— WORK REQUIRED —
Copy out the records in full, word for word, without pictures.
-- -- --
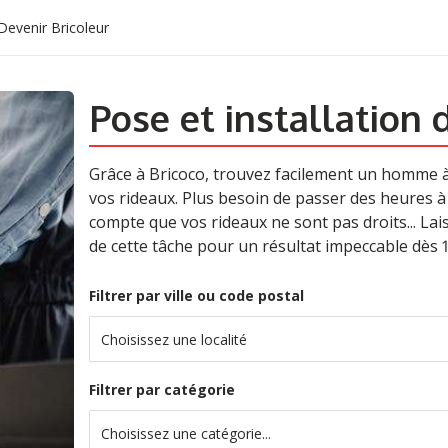
Devenir Bricoleur
Pose et installation 
Grâce à Bricoco, trouvez facilement un homme à t
vos rideaux. Plus besoin de passer des heures à
compte que vos rideaux ne sont pas droits... Lai
de cette tâche pour un résultat impeccable dès 1
Filtrer par ville ou code postal
Choisissez une localité
Filtrer par catégorie
Choisissez une catégorie...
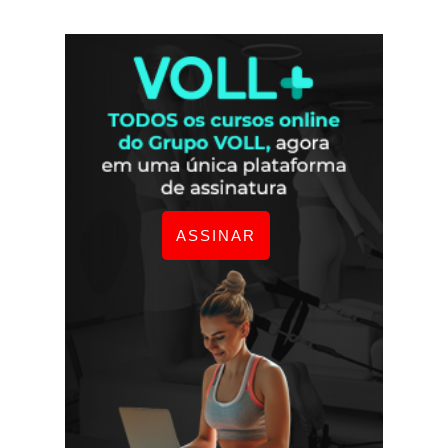
ASSINAR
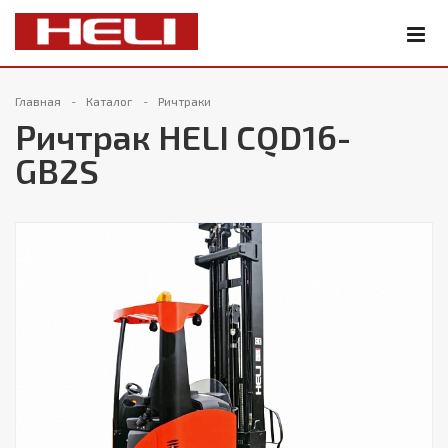
Главная
Каталог
Ричтраки
Ричтрак HELI CQD16-
GB2S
-- -- --
— ANSWER BOX —
Devenir Bricoleur
Pose et installation 
Grâce à Bricoco, trouvez facilement un homme à t
vos rideaux. Plus besoin de passer des heures à
compte que vos rideaux ne sont pas droits... Lai
de cette tâche pour un résultat impeccable dès 1
Filtrer par ville ou code postal
Choisissez une localité
Filtrer par catégorie
Choisissez une catégorie...
ASSINAR
Главная
Каталог
Ричтраки
Ричтрак HELI CQD16-
GB2S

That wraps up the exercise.